2. The model continuous learning optimization method according to claim 1, characterized in that, The step of constructing the core gradient space for training the diagnostic model using the left singular matrix eigenvectors corresponding to the target singular values ​​includes: Determine the number of the target singular values; Multiple eigenvectors are obtained from the left singular matrix according to the stated quantity; The core gradient space for training the diagnostic model is constructed using the multiple feature vectors to construct the initial sample dataset.

3. The model continuous learning optimization method according to claim 1, characterized in that, The step of obtaining the second gradient direction based on the newly added sample dataset includes: Determine the loss value and the first gradient based on the newly added sample dataset; The second gradient direction is obtained by multiplying the loss value and the first gradient.
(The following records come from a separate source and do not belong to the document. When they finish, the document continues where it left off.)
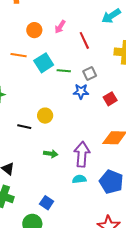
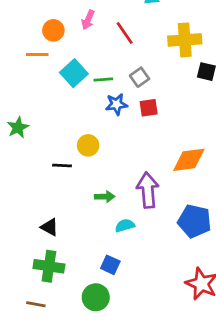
orange line: (19, 55) -> (37, 54), moved
blue star: (81, 91) -> (116, 104), moved
red square: (110, 99) -> (149, 108), moved, turned 32
cyan semicircle: (79, 179) -> (125, 225), moved

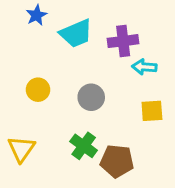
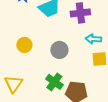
cyan arrow: (144, 67) -> (93, 39), moved

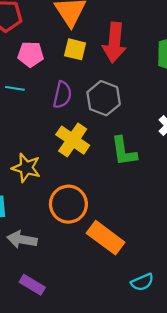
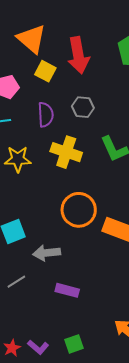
yellow square: (75, 49) -> (45, 71), turned 30
gray hexagon: (104, 98) -> (83, 107), size x0.7
yellow star: (26, 168) -> (18, 159), moved

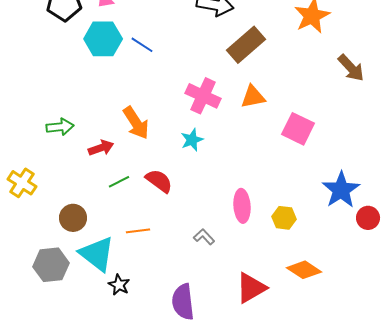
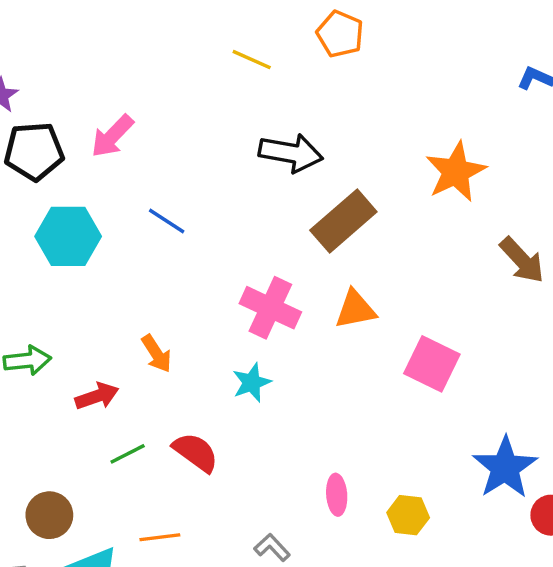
cyan hexagon: (103, 39) -> (68, 236), moved
orange arrow: (136, 123) -> (156, 354), size x0.7
pink ellipse: (242, 206) -> (337, 495), size x0.7

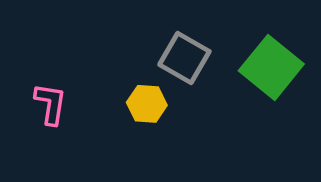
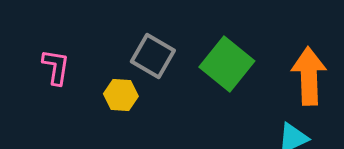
pink L-shape: (51, 104) -> (56, 67), moved

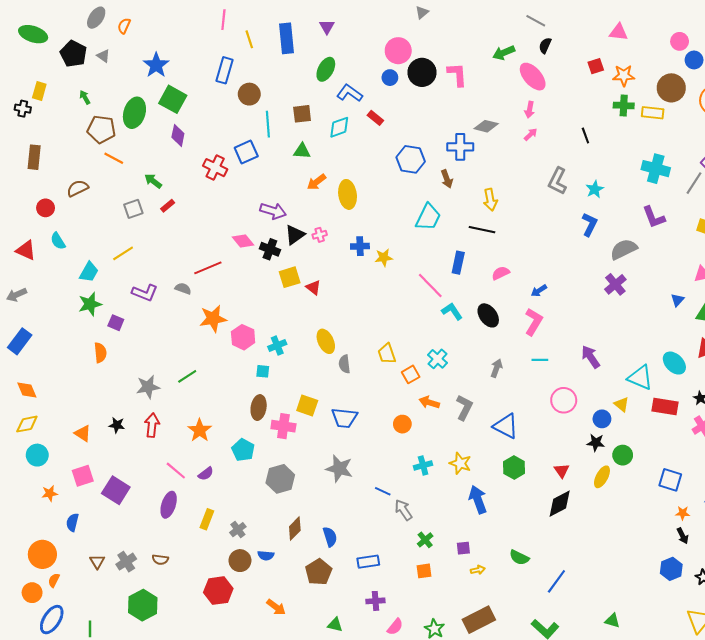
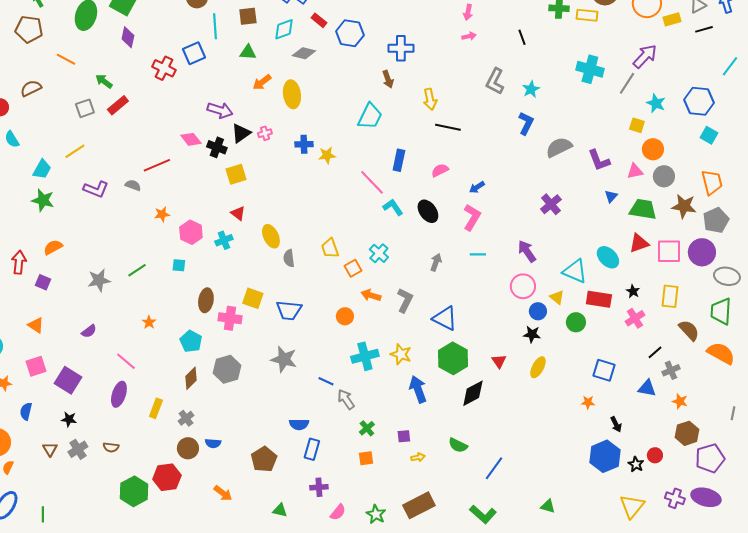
gray diamond: (486, 126) -> (304, 53), moved
brown pentagon: (101, 129) -> (29, 29), moved
pink arrow: (531, 134) -> (469, 36), turned 32
blue hexagon: (411, 159) -> (350, 33), moved
red rectangle: (168, 206) -> (118, 105), size x1.5
purple L-shape: (654, 217) -> (599, 160), moved
black line: (482, 230) -> (448, 127), moved
purple cross: (615, 284) -> (551, 204), moved
red triangle: (313, 288) -> (238, 213), moved
green star: (90, 304) -> (43, 200), turned 30
orange star: (213, 319) -> (162, 214), size x0.6
purple square: (116, 323) -> (43, 282), moved
orange semicircle: (100, 353) -> (53, 247), turned -114
cyan square: (263, 371) -> (179, 265), moved
pink circle: (564, 400) -> (523, 286), moved
black star: (117, 425) -> (69, 419), moved
red arrow: (152, 425) -> (19, 262), moved
orange star: (200, 430) -> (149, 322), size x0.6
green circle: (623, 455) -> (576, 322), moved
cyan cross: (423, 465) -> (365, 356), size x1.5
green hexagon: (514, 468) -> (453, 358), size x1.4
purple semicircle: (206, 474) -> (89, 331), moved
black diamond: (560, 504) -> (473, 393), moved
orange star: (683, 513) -> (588, 402), moved
brown diamond: (295, 529) -> (191, 378), moved
blue semicircle: (330, 537) -> (299, 424), moved, turned 108
blue rectangle: (368, 562) -> (312, 449), turned -65
blue hexagon: (671, 569) -> (605, 456), size x1.4
green hexagon: (143, 605) -> (134, 491), moved

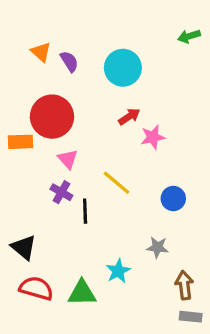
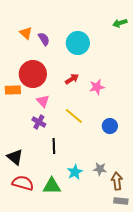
red arrow: (129, 117) -> (72, 79), moved
black line: (85, 211) -> (54, 146), moved
gray star: (158, 247) -> (100, 169), moved

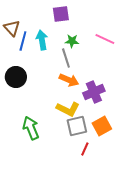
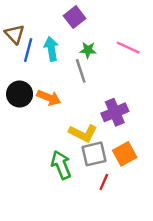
purple square: (61, 14) -> (75, 17), turned -30
orange arrow: (69, 80) -> (49, 98), moved
green arrow: (31, 128) -> (61, 165), moved

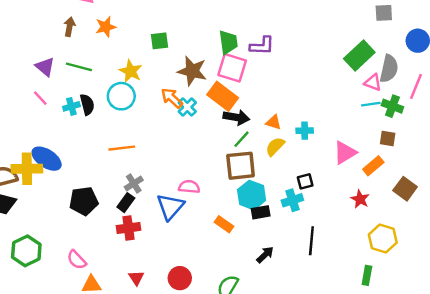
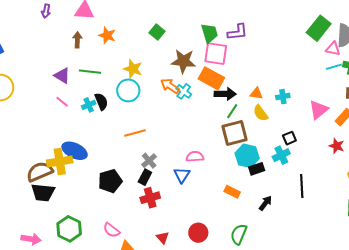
orange star: (106, 27) -> (107, 35), turned -30
green square: (159, 41) -> (157, 32), moved, turned -35
yellow semicircle: (275, 146) -> (261, 113), turned -72
blue triangle: (170, 207) -> (182, 175), size x0.7
orange rectangle: (224, 224) -> (232, 192), moved

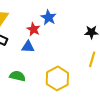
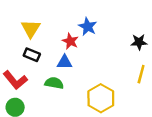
green semicircle: (17, 76) -> (54, 83), moved

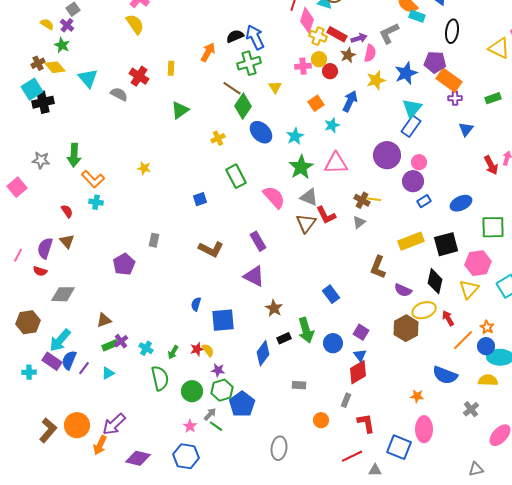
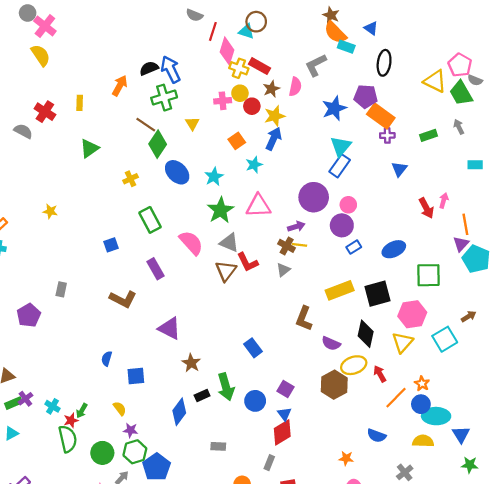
purple arrow: (359, 38) -> (296, 226), moved
yellow star: (376, 80) -> (275, 116), moved
purple rectangle: (258, 241) -> (155, 269), moved
blue square: (223, 320) -> (136, 376), size x0.7
red star: (197, 349) -> (71, 420), moved
blue semicircle: (445, 375) -> (376, 436), size x0.7

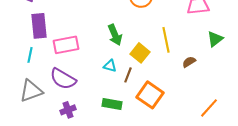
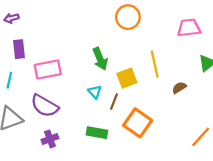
purple rectangle: (39, 26) -> (19, 49), size x0.7
yellow square: (140, 53) -> (127, 78), turned 30
cyan triangle: (110, 66) -> (95, 92), turned 32

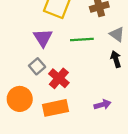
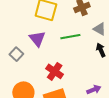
gray square: (37, 66) -> (16, 54), moved

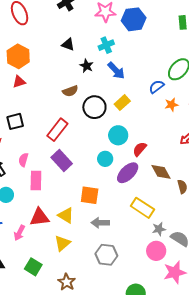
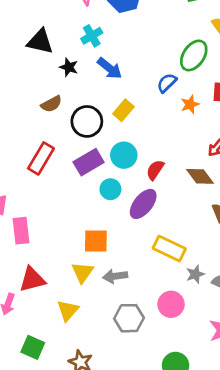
black triangle: (68, 44) -> (40, 42), size x1.5
purple rectangle: (62, 160) -> (89, 162), moved, turned -70
brown diamond: (161, 172) -> (200, 176), moved
yellow triangle: (66, 215) -> (82, 272), moved, turned 42
pink circle: (156, 251) -> (171, 304), moved

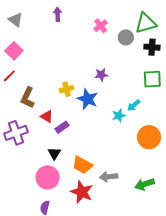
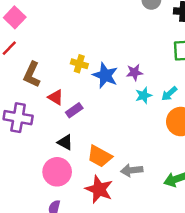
purple star: (101, 75) -> (135, 72), moved
yellow cross: (66, 89) -> (79, 64), turned 32
cyan arrow: (134, 105) -> (169, 94), moved
purple cross: (16, 133) -> (18, 118), turned 30
black triangle: (54, 153) -> (65, 142), turned -32

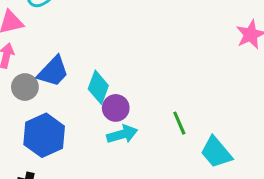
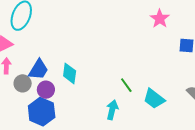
purple circle: (116, 108) -> (46, 90), moved
cyan arrow: (122, 134) -> (112, 110), moved, turned -48

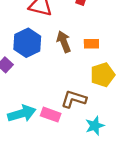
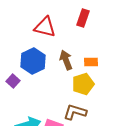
yellow pentagon: (103, 75) -> (83, 84), moved

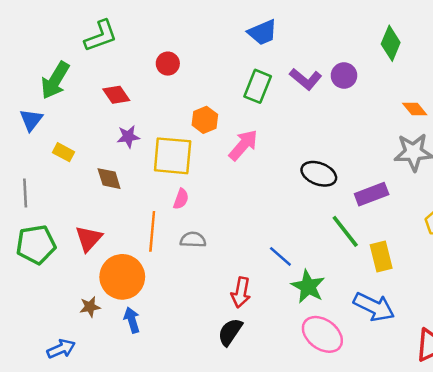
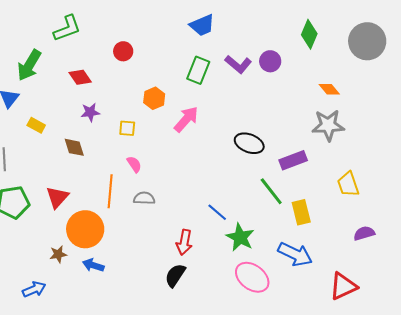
yellow square: (173, 156) -> (127, 128), size x0.5
pink semicircle: (181, 199) -> (134, 164), turned -54
blue arrow: (132, 320) -> (93, 265), turned -55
4. An electronic device, comprising: A memory, a processor, and a computer program stored in the memory and executable on the processor, characterized in that, when the processor executes the computer program, it implements the model continuous learning optimization method as described in any one of claims 1 to 3.

5. A computer-readable storage medium storing computer-executable instructions for performing the model continuous learning optimization method according to any one of claims 1 to 3.